During his tenure at CERN, he was associated with Fermilab for the commissioning of an antiproton source 1985 and 1986 and at the Los Alamos National Laboratory where he collaborated on Proton Storage Ring in 1989. In 1993 he taught a course at the CERN Accelerator School on Accelerator Systems, held at the Centre for Advance Technology, Indore, India.
In 2002, he joined the LHC Project team responsible for developing CERN's new project, the Large Hadron Collider. Chohan led and managed the team responsible for testing hundreds of superconducting magnets to be used in the collider. This was a tedious process: 1706 superconducting magnets – each 14 meters long — were to be tested. From the beginning of the testing in 2001 to 2002, only 21 magnets were tested, due to shortage of staff. The situation improved when one started recruiting personnel from India, for a year at the time, as part of the CERN-India Collaboration on LHC. Over 7 years Chohan led this international team which fully tested, qualified and trained up about 1300 superconducting magnets for use in the LHC. Chohan became member of the joint CERN-Department of Atomic Energy, India committee for the CERN-India Collaboration in 2007.

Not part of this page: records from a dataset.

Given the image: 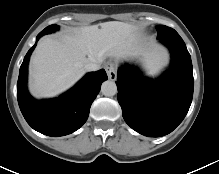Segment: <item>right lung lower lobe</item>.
I'll return each mask as SVG.
<instances>
[{"label":"right lung lower lobe","instance_id":"right-lung-lower-lobe-1","mask_svg":"<svg viewBox=\"0 0 219 174\" xmlns=\"http://www.w3.org/2000/svg\"><path fill=\"white\" fill-rule=\"evenodd\" d=\"M42 35L38 34L37 40ZM30 48L20 67L17 83V99L27 123L36 131L52 136H64L78 130L87 120L92 102L100 91L101 83L107 79L104 69L88 73L72 89L58 98L35 100L27 90V68Z\"/></svg>","mask_w":219,"mask_h":174}]
</instances>
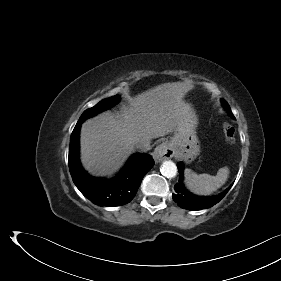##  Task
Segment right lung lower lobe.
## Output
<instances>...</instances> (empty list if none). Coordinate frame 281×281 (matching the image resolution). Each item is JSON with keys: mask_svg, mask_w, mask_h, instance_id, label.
Instances as JSON below:
<instances>
[{"mask_svg": "<svg viewBox=\"0 0 281 281\" xmlns=\"http://www.w3.org/2000/svg\"><path fill=\"white\" fill-rule=\"evenodd\" d=\"M83 122H77L70 138L69 170L79 191L98 206H121L135 196L145 174L154 160L146 153L133 155L114 179L90 176L79 162V132Z\"/></svg>", "mask_w": 281, "mask_h": 281, "instance_id": "right-lung-lower-lobe-1", "label": "right lung lower lobe"}]
</instances>
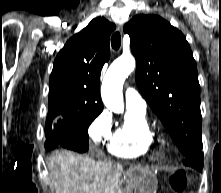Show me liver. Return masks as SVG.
I'll list each match as a JSON object with an SVG mask.
<instances>
[{
    "mask_svg": "<svg viewBox=\"0 0 221 193\" xmlns=\"http://www.w3.org/2000/svg\"><path fill=\"white\" fill-rule=\"evenodd\" d=\"M55 193H119L122 167L68 150H56L47 159Z\"/></svg>",
    "mask_w": 221,
    "mask_h": 193,
    "instance_id": "liver-1",
    "label": "liver"
}]
</instances>
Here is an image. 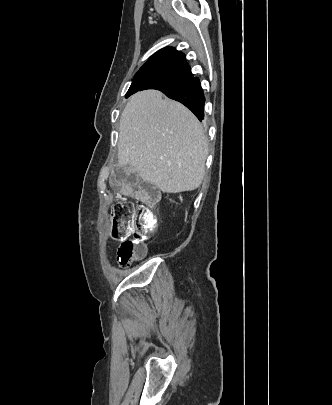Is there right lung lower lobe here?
Listing matches in <instances>:
<instances>
[{
  "label": "right lung lower lobe",
  "instance_id": "1",
  "mask_svg": "<svg viewBox=\"0 0 332 405\" xmlns=\"http://www.w3.org/2000/svg\"><path fill=\"white\" fill-rule=\"evenodd\" d=\"M167 97L181 102L189 108L195 116L202 121L204 119L205 97L197 77H191L174 86L160 89ZM136 91H128L126 97Z\"/></svg>",
  "mask_w": 332,
  "mask_h": 405
}]
</instances>
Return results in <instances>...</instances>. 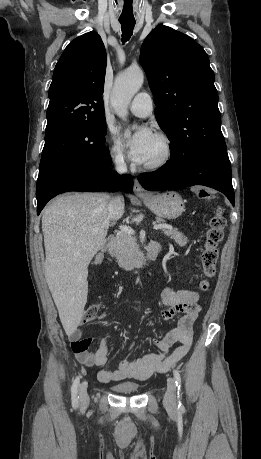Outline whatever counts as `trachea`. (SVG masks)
Masks as SVG:
<instances>
[{
	"mask_svg": "<svg viewBox=\"0 0 261 459\" xmlns=\"http://www.w3.org/2000/svg\"><path fill=\"white\" fill-rule=\"evenodd\" d=\"M122 27V42H127L133 34L135 20H120Z\"/></svg>",
	"mask_w": 261,
	"mask_h": 459,
	"instance_id": "1",
	"label": "trachea"
}]
</instances>
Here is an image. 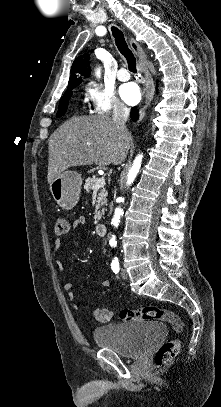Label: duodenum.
Listing matches in <instances>:
<instances>
[{
	"instance_id": "obj_1",
	"label": "duodenum",
	"mask_w": 221,
	"mask_h": 407,
	"mask_svg": "<svg viewBox=\"0 0 221 407\" xmlns=\"http://www.w3.org/2000/svg\"><path fill=\"white\" fill-rule=\"evenodd\" d=\"M96 232L100 236H104L107 232V225L104 223H98L96 225Z\"/></svg>"
}]
</instances>
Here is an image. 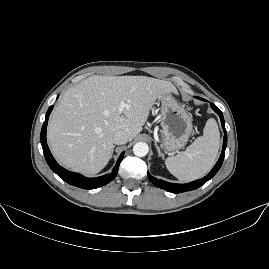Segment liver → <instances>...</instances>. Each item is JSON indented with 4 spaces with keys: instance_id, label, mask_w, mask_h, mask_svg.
<instances>
[{
    "instance_id": "liver-1",
    "label": "liver",
    "mask_w": 269,
    "mask_h": 269,
    "mask_svg": "<svg viewBox=\"0 0 269 269\" xmlns=\"http://www.w3.org/2000/svg\"><path fill=\"white\" fill-rule=\"evenodd\" d=\"M175 86L146 76H92L69 88L55 108L47 140L56 159L85 175L100 172L109 162L112 136L124 131L128 140L142 131L160 95ZM129 105L122 112L120 103Z\"/></svg>"
}]
</instances>
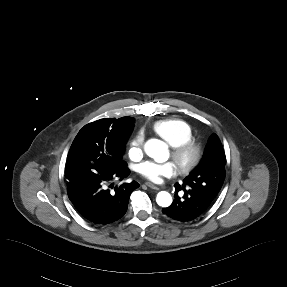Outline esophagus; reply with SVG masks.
<instances>
[{
  "label": "esophagus",
  "mask_w": 287,
  "mask_h": 287,
  "mask_svg": "<svg viewBox=\"0 0 287 287\" xmlns=\"http://www.w3.org/2000/svg\"><path fill=\"white\" fill-rule=\"evenodd\" d=\"M146 185H147L149 188L154 189V190H156V191H159V190H160L159 187H157L156 185H154V184H152V183H150V182H147Z\"/></svg>",
  "instance_id": "esophagus-1"
}]
</instances>
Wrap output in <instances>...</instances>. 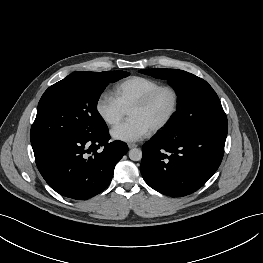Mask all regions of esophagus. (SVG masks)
Returning a JSON list of instances; mask_svg holds the SVG:
<instances>
[{
  "label": "esophagus",
  "instance_id": "1",
  "mask_svg": "<svg viewBox=\"0 0 263 263\" xmlns=\"http://www.w3.org/2000/svg\"><path fill=\"white\" fill-rule=\"evenodd\" d=\"M137 146H138V145L135 144V143H128V147H129L130 149L135 148V147H137Z\"/></svg>",
  "mask_w": 263,
  "mask_h": 263
}]
</instances>
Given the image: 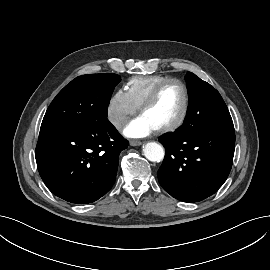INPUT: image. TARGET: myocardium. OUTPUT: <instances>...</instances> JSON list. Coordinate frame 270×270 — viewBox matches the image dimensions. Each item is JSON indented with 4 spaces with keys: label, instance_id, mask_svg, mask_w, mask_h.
Segmentation results:
<instances>
[{
    "label": "myocardium",
    "instance_id": "1",
    "mask_svg": "<svg viewBox=\"0 0 270 270\" xmlns=\"http://www.w3.org/2000/svg\"><path fill=\"white\" fill-rule=\"evenodd\" d=\"M171 83H177L182 87L184 92V104L180 116L174 122L156 129V132L160 134L177 130L186 121L190 109V93L186 83L178 78H169L159 83L157 86H155V88L151 91V93L148 95V97L144 100V102L139 108V113L142 114L156 101L161 91Z\"/></svg>",
    "mask_w": 270,
    "mask_h": 270
}]
</instances>
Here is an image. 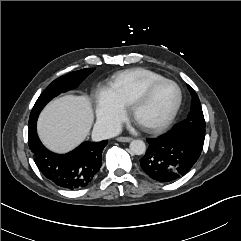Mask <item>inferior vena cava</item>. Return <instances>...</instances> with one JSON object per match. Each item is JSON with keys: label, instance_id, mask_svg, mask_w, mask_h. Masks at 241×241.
I'll return each instance as SVG.
<instances>
[{"label": "inferior vena cava", "instance_id": "inferior-vena-cava-1", "mask_svg": "<svg viewBox=\"0 0 241 241\" xmlns=\"http://www.w3.org/2000/svg\"><path fill=\"white\" fill-rule=\"evenodd\" d=\"M122 127L119 123L96 122L92 131V140L101 141L119 135Z\"/></svg>", "mask_w": 241, "mask_h": 241}]
</instances>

During the LHC construction, he has featured in London Science Museum's Big Bang exhibition in 2007 and in 2008 he was featured in BBC Horizon, a documentary television series.
After the LHC start-up in 2008, Chohan led the team responsible for technical coordination at all of CERN's accelerators and beam experimental areas, except for the LHC.
Chohan became member of the Institution of Engineering and Technology in 1981 and became a fellow in November 2013.